▸ Task brief: Leaving out all pictures, restate word for word the lines from the one with "Carbon Fiber" through the last line of the entries.

(Collected data)

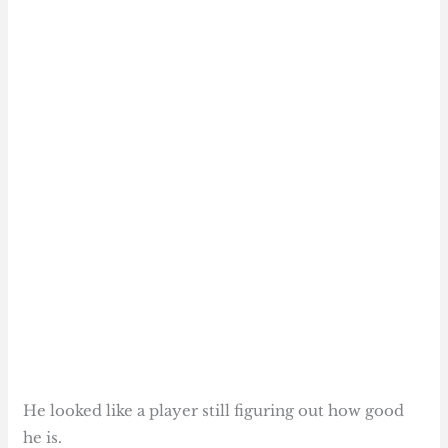
He looked like a player still figuring out how good
he is.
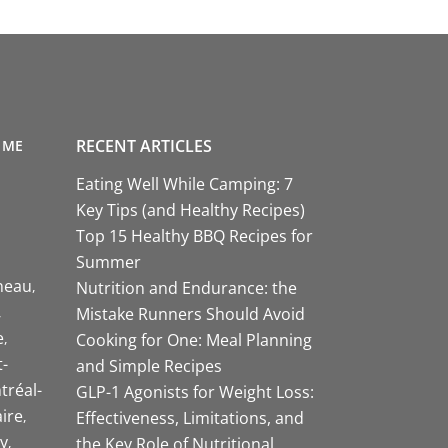
RECENT ARTICLES
 ME
Eating Well While Camping: 7
Key Tips (and Healthy Recipes)
Top 15 Healthy BBQ Recipes for
Summer
neau
Nutrition and Endurance: the
Mistake Runners Should Avoid
e
Cooking for One: Meal Planning
-
and Simple Recipes
tréal-
GLP-1 Agonists for Weight Loss:
aire
Effectiveness, Limitations, and
y
the Key Role of Nutritional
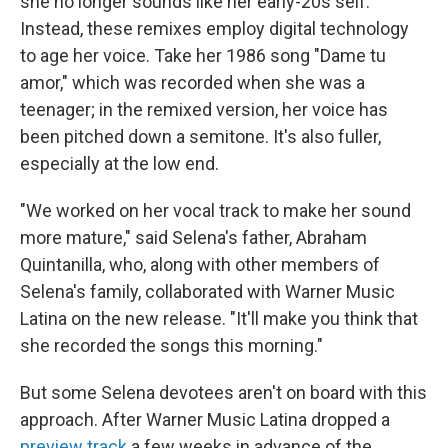
she no longer sounds like her early-20s self.
Instead, these remixes employ digital technology
to age her voice. Take her 1986 song "Dame tu
amor," which was recorded when she was a
teenager; in the remixed version, her voice has
been pitched down a semitone. It's also fuller,
especially at the low end.
"We worked on her vocal track to make her sound
more mature," said Selena's father, Abraham
Quintanilla, who, along with other members of
Selena's family, collaborated with Warner Music
Latina on the new release. "It'll make you think that
she recorded the songs this morning."
But some Selena devotees aren't on board with this
approach. After Warner Music Latina dropped a
preview track
a few weeks in advance of the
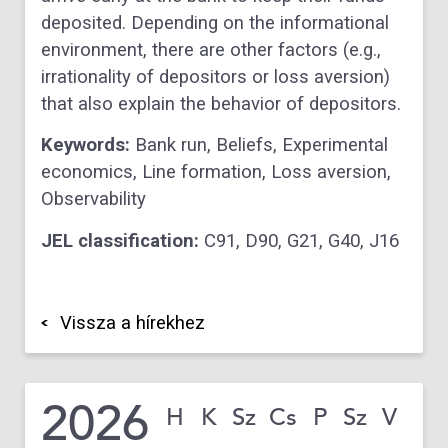
deposited. Depending on the informational
environment, there are other factors (e.g.,
irrationality of depositors or loss aversion)
that also explain the behavior of depositors.
Keywords:
Bank run,
Beliefs,
Experimental
economics,
Line formation,
Loss aversion,
Observability
JEL classification:
C91,
D90,
G21,
G40,
J16
Vissza a hírekhez
2026
H
K
Sz
Cs
P
Sz
V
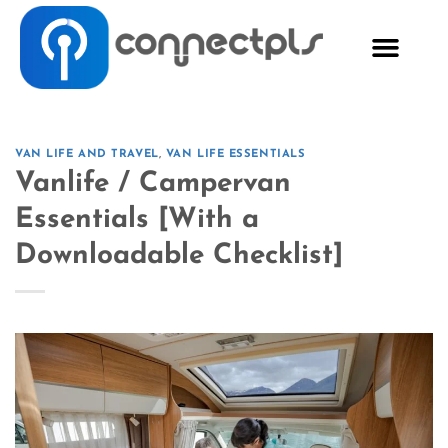
VAN LIFE AND TRAVEL
,
VAN LIFE ESSENTIALS
Vanlife / Campervan
Essentials [With a
Downloadable Checklist]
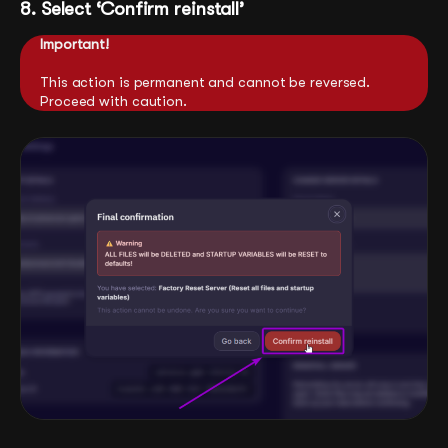
8. Select ‘Confirm reinstall’
Important!
This action is permanent and cannot be reversed.
Proceed with caution.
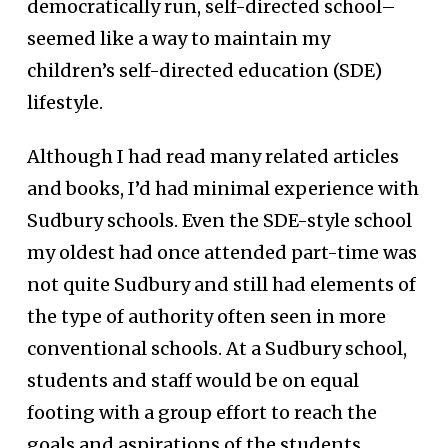
democratically run, self-directed school–
seemed like a way to maintain my
children’s self-directed education (SDE)
lifestyle.
Although I had read many related articles
and books, I’d had minimal experience with
Sudbury schools. Even the SDE-style school
my oldest had once attended part-time was
not quite Sudbury and still had elements of
the type of authority often seen in more
conventional schools. At a Sudbury school,
students and staff would be on equal
footing with a group effort to reach the
goals and aspirations of the students.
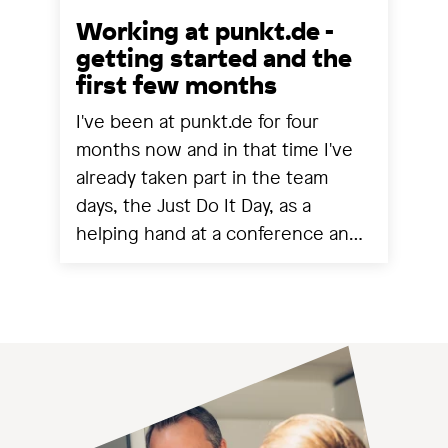
Working at punkt.de -
getting started and the
first few months
I've been at punkt.de for four
months now and in that time I've
already taken part in the team
days, the Just Do It Day, as a
helping hand at a conference and
experienced a project going live.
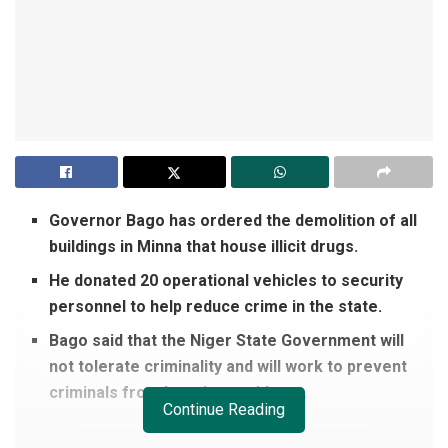
Governor Bago has ordered the demolition of all
buildings in Minna that house illicit drugs.
He donated 20 operational vehicles to security
personnel to help reduce crime in the state.
Bago said that the Niger State Government will
not tolerate criminality and will work to prevent
criminals from harming residents.
Continue Reading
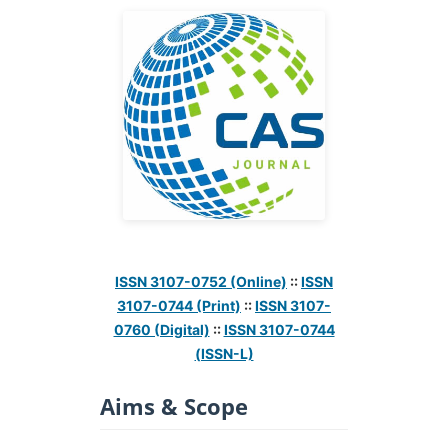
ISSN 3107-0752 (Online)
::
ISSN
3107-0744 (Print)
::
ISSN 3107-
0760 (Digital)
::
ISSN 3107-0744
(ISSN-L)
Aims & Scope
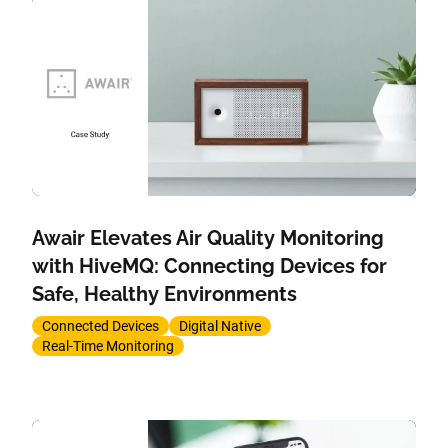
Awair Elevates Air Quality Monitoring
with HiveMQ: Connecting Devices for
Safe, Healthy Environments
Connected Devices
Digital Native
Real-Time Monitoring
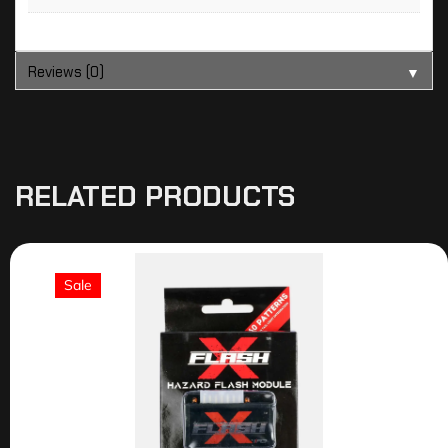
Reviews (0)
▼
RELATED PRODUCTS
Sale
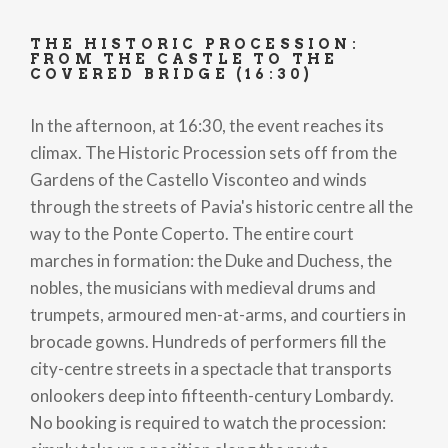
THE HISTORIC PROCESSION:
FROM THE CASTLE TO THE
COVERED BRIDGE (16:30)
In the afternoon, at 16:30, the event reaches its
climax. The Historic Procession sets off from the
Gardens of the Castello Visconteo and winds
through the streets of Pavia's historic centre all the
way to the Ponte Coperto. The entire court
marches in formation: the Duke and Duchess, the
nobles, the musicians with medieval drums and
trumpets, armoured men-at-arms, and courtiers in
brocade gowns. Hundreds of performers fill the
city-centre streets in a spectacle that transports
onlookers deep into fifteenth-century Lombardy.
No booking is required to watch the procession:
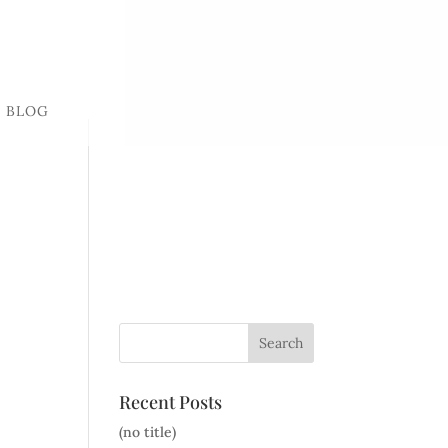
BLOG
Recent Posts
(no title)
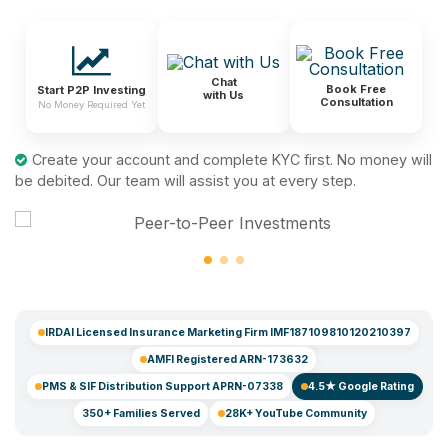
Chat
Book Free
Start P2P Investing
with Us
Consultation
No Money Required Yet
Create your account and complete KYC first. No money will
be debited. Our team will assist you at every step.
IRDAI Licensed Insurance Marketing Firm IMF187109810120210397
AMFI Registered ARN-173632
PMS & SIF Distribution Support APRN-07338
4.5★ Google Rating
350+ Families Served
28K+ YouTube Community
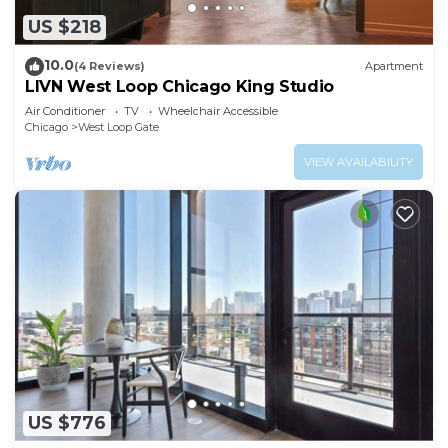
US $218
10.0
(4 Reviews)
Apartment
LIVN West Loop Chicago King Studio
Air Conditioner
TV
Wheelchair Accessible
Chicago
West Loop Gate
VIEW AVAILABILITY
US $776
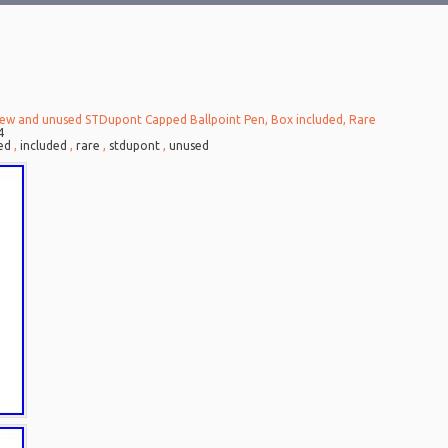
ew and unused STDupont Capped Ballpoint Pen, Box included, Rare
4
ed
,
included
,
rare
,
stdupont
,
unused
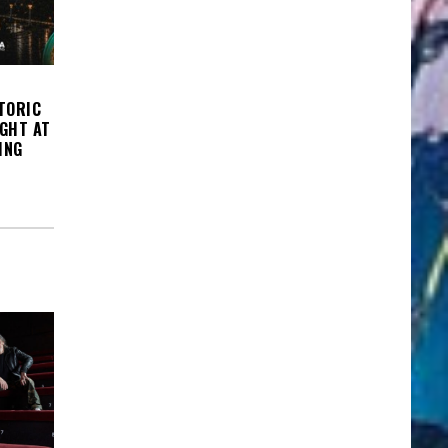
TORIC
IGHT AT
ING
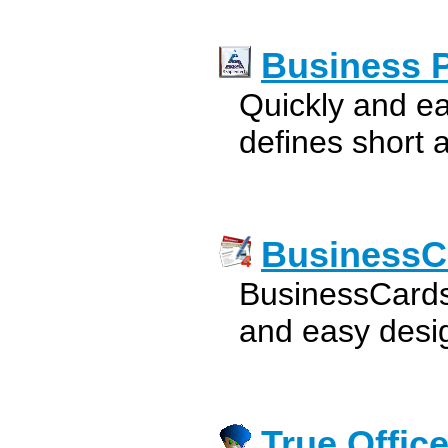
Business 
Quickly and ea
defines short 
BusinessC
BusinessCards
and easy desig
True Offic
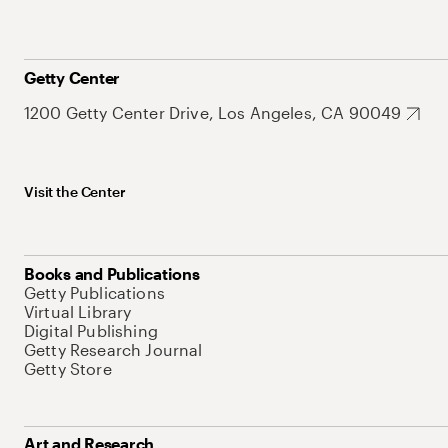
Getty Center
1200 Getty Center Drive, Los Angeles, CA 90049
Visit the Center
Books and Publications
Getty Publications
Virtual Library
Digital Publishing
Getty Research Journal
Getty Store
Art and Research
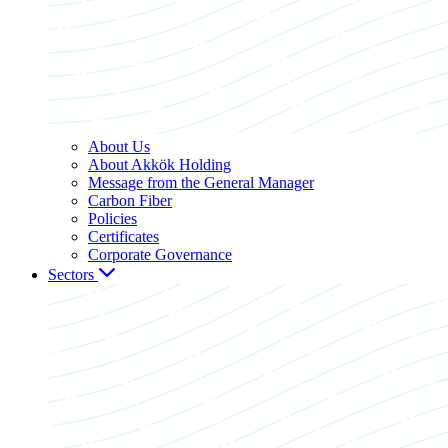
About Us
About Akkök Holding
Message from the General Manager
Carbon Fiber
Policies
Certificates
Corporate Governance
Sectors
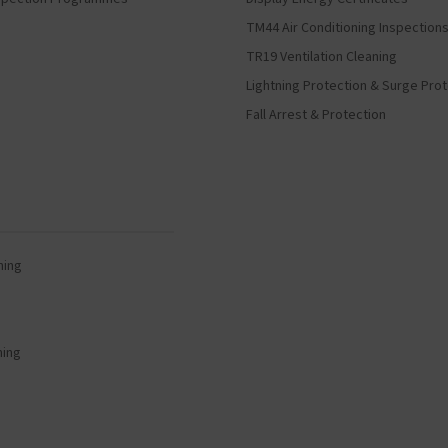
TM44 Air Conditioning Inspection
TR19 Ventilation Cleaning
Lightning Protection & Surge Pro
Fall Arrest & Protection
ning
ning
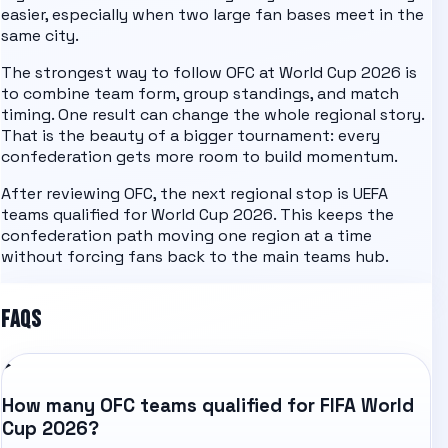
easier, especially when two large fan bases meet in the
same city.
The strongest way to follow
OFC
at World Cup 2026 is
to combine team form, group standings, and match
timing. One result can change the whole regional story.
That is the beauty of a bigger tournament: every
confederation gets more room to build momentum.
After reviewing
OFC
, the next regional stop is
UEFA
teams qualified for World Cup 2026
. This keeps the
confederation path moving one region at a time
without forcing fans back to the main teams hub.
FAQS
How many OFC teams qualified for FIFA World
Cup 2026?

▸ Written response:
Carbon Fiber
Policies
Certificates
Corporate Governance
Sectors
TM44 Air Conditioning Inspection
TR19 Ventilation Cleaning
Lightning Protection & Surge Pro
Fall Arrest & Protection
ning
ning
easier, especially when two large fan bases meet in the
same city.
The strongest way to follow
OFC
at World Cup 2026 is
to combine team form, group standings, and match
timing. One result can change the whole regional story.
That is the beauty of a bigger tournament: every
confederation gets more room to build momentum.
After reviewing
OFC
, the next regional stop is
UEFA
teams qualified for World Cup 2026
. This keeps the
confederation path moving one region at a time
without forcing fans back to the main teams hub.
FAQS
How many OFC teams qualified for FIFA World
Cup 2026?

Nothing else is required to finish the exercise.